Is it possible to change somehow code above to generate correct results?
First I think you were fooled by a simple but yet subtle mathematical error you made. In your illustration, you show the first path segment to be from (0,0) to (3,1). This however does not correspond to a "speed" of 4, as your object moves along the diagonal path. For the first line segment you would get a speed of
v = (1**2 + 3**2)**0.5 (= 3.162)
Even less obvious to me is, how you got to a speed of 4 in the second line segment, but you mentioned approximate coordinates, so I will assume, that these are not the exact coordinates that you are looking for.
That put aside, you will not generally be able to get to the exact ending point with different specified speeds, so I will show a solution, that gets just past the ending point and stops there.
import numpy as np
ue_speed = [3, 4, 8, 25]
ue_speed_prob = [0.4, 0.2, 0.3, 0.1]
square_size = 100 # need for scaling
time_interval = 100 # need for scaling
start_coord = [0, 0]
end_coord = [25, 15]
b = end_coord[0] - start_coord[0]
a = end_coord[1] - start_coord[1]
c = (a**2+b**2)**0.5
theta = np.arctan2(a,b)
steps = int(c//(min(ue_speed)*time_interval/square_size) + 1) # fixed scaling issue
v = np.random.choice(ue_speed, size=steps, p=ue_speed_prob)
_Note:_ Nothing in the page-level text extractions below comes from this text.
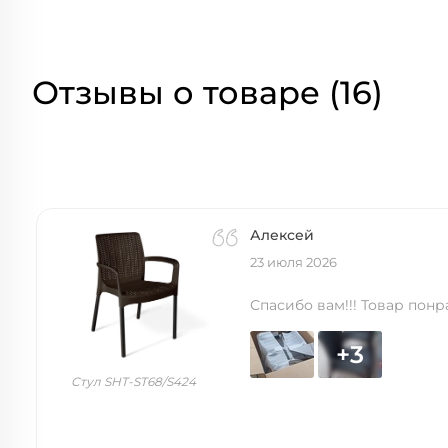
Отзывы о товаре (16)
Алексей
23 июля 2026
Спасибо вам!!! Товар понр
+3
Стул SHT-ST68/S424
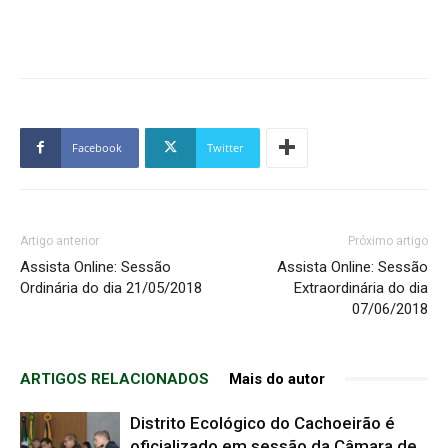
Facebook
Twitter
Artigo anterior
Próximo artigo
Assista Online: Sessão
Assista Online: Sessão
Ordinária do dia 21/05/2018
Extraordinária do dia
07/06/2018
ARTIGOS RELACIONADOS
Mais do autor
Distrito Ecológico do Cachoeirão é
oficializado em sessão da Câmara de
R = np.cumsum((v * time_interval) / square_size)
R = R[:np.argmax(R>c)+1]
P = np.column_stack((R*np.cos(theta)+start_coord[0],
R*np.sin(theta)+start_coord[1]))
trajectory = P
This will print trajectory as
[[ 2.57247878 1.54348727]
[ 5.14495755 3.08697453]
[12.00490096 7.20294058]
[33.4422241 20.06533446]]
Note: You also made a very serious error in your code, when your converted the result of the math.asin to degrees and then used it again in trigonometric functions like np.sin and np.cos. I strongly recommand you to stick to radiant angle values and only convert them to degrees if you want to print them out.
Also I recommend the use of an arctan2 like function, to correctly get the angle of an x and y coordinate, as this will also work for negative x directions.
Correct, vectorized solution follows.
You will notice one of the samples is the end point. You can play with the numbers.
Also, I think it is best staying with Cartesian coordinates. No need to work with angles at all for this.
import numpy as np
# ue_speed = np.array([3, 4, 8, 25])
ue_speed = np.array([1, 1, 1, 1])
ue_speed_prob = np.array([0.4, 0.2, 0.3, 0.1])
steps = 200 # this parameter hardcoded and should be removed
time_interval = 1 # need for scaling
start_coord = np.array([0, 0])
end_coord = np.array([25, 15])
r_direction = end_coord - start_coord
r_hat = r_direction / np.linalg.norm(r_direction)
v = np.random.choice(ue_speed, size=steps + 1, p=ue_speed_prob)
dr = v * time_interval
dr_vecs = r_hat[np.newaxis, :] * dr[:, np.newaxis]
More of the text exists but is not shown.